Did you know that August 10th, winds gusting up to 140 miles an hour (which is equivalent to a category 4 hurricane) destroyed 14 million acres of farmland in Iowa. It’s known as a “derecho,” and they occur without warning. The entire STATE of IOWA has been leveled. The crops in Iowa are gone and worse, the storage bins are gone. This is a looming national disaster that will affect U.S. food prices. Did you even hear about this? (Thank you to Fox Business news for doing a story on this.)

The same thing happened when tropical Storm Allison dropped 36 inches of rain on Houston in 24 hours. It was a rainfall world record until Harvey. The Houston Medical Center, the largest medical center in the world, went underwater. We had what I believe is the largest evacuation in peacetime U.S. history.
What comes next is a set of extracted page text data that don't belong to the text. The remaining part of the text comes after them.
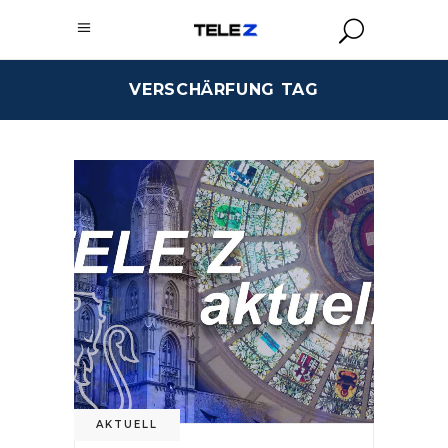
VERSCHÄRFUNG TAG
AKTUELL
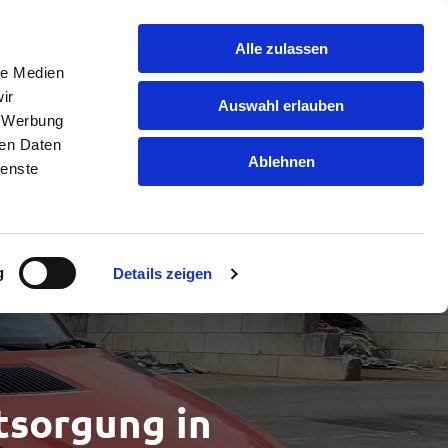
Alle zulassen
le Medien
rtstoffe
Downloadbereich
Jobs
Kontakt
ir
Auswahl erlauben
, Werbung
ren Daten
Ablehnen
ienste
g
Details zeigen
tsorgung in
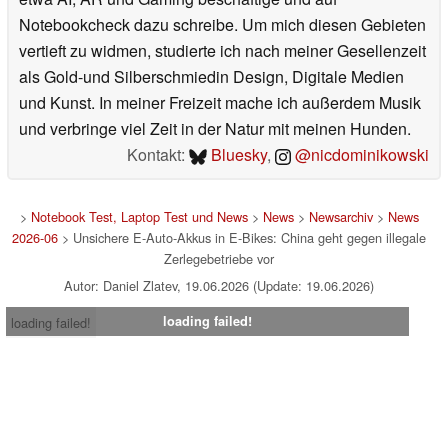
Notebookcheck dazu schreibe. Um mich diesen Gebieten
vertieft zu widmen, studierte ich nach meiner Gesellenzeit
als Gold-und Silberschmiedin Design, Digitale Medien
und Kunst. In meiner Freizeit mache ich außerdem Musik
und verbringe viel Zeit in der Natur mit meinen Hunden.
Kontakt:
Bluesky
,
@nicdominikowski
>
Notebook Test, Laptop Test und News
>
News
>
Newsarchiv
>
News
2026-06
> Unsichere E-Auto-Akkus in E-Bikes: China geht gegen illegale
Zerlegebetriebe vor
Autor: Daniel Zlatev, 19.06.2026 (Update: 19.06.2026)
loading failed!
loading failed!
We evacuated more than 9 major hospitals including intensive care units, in the dark, with no power because all of the generators were under water. That means there was no power for ventilators. Family members and volunteers ventilated patients by hand with bag masks for HOURS while they were carried down dark stairwells in their hospital beds to waiting helicopters. I can’t even begin to describe the heroism of everyday people – or the fact that it took years to get this massive medical center back on its feet. Houston it the 4th largest city in the USA and it lost nearly all land line and most cell phone communication that night. A major city went off the grid, and no one said, “Hey, has anyone heard from Houston today?” You never heard about it because it was the weekend the Oklahoma City bomber was executed.

I still don’t know what happened to my friends along the Texas – Louisiana border. But I am even more worried about something else. Not only does the media decide what we WILL worry about (creating crises that do not exist) they also determine whether we even hear about REAL crises. I am talking about the kind of crises that jeopardize our national food supply and our offshore oil drilling capacity, that kill dozens of people and leave thousands of people homeless. We need some other way to get the news.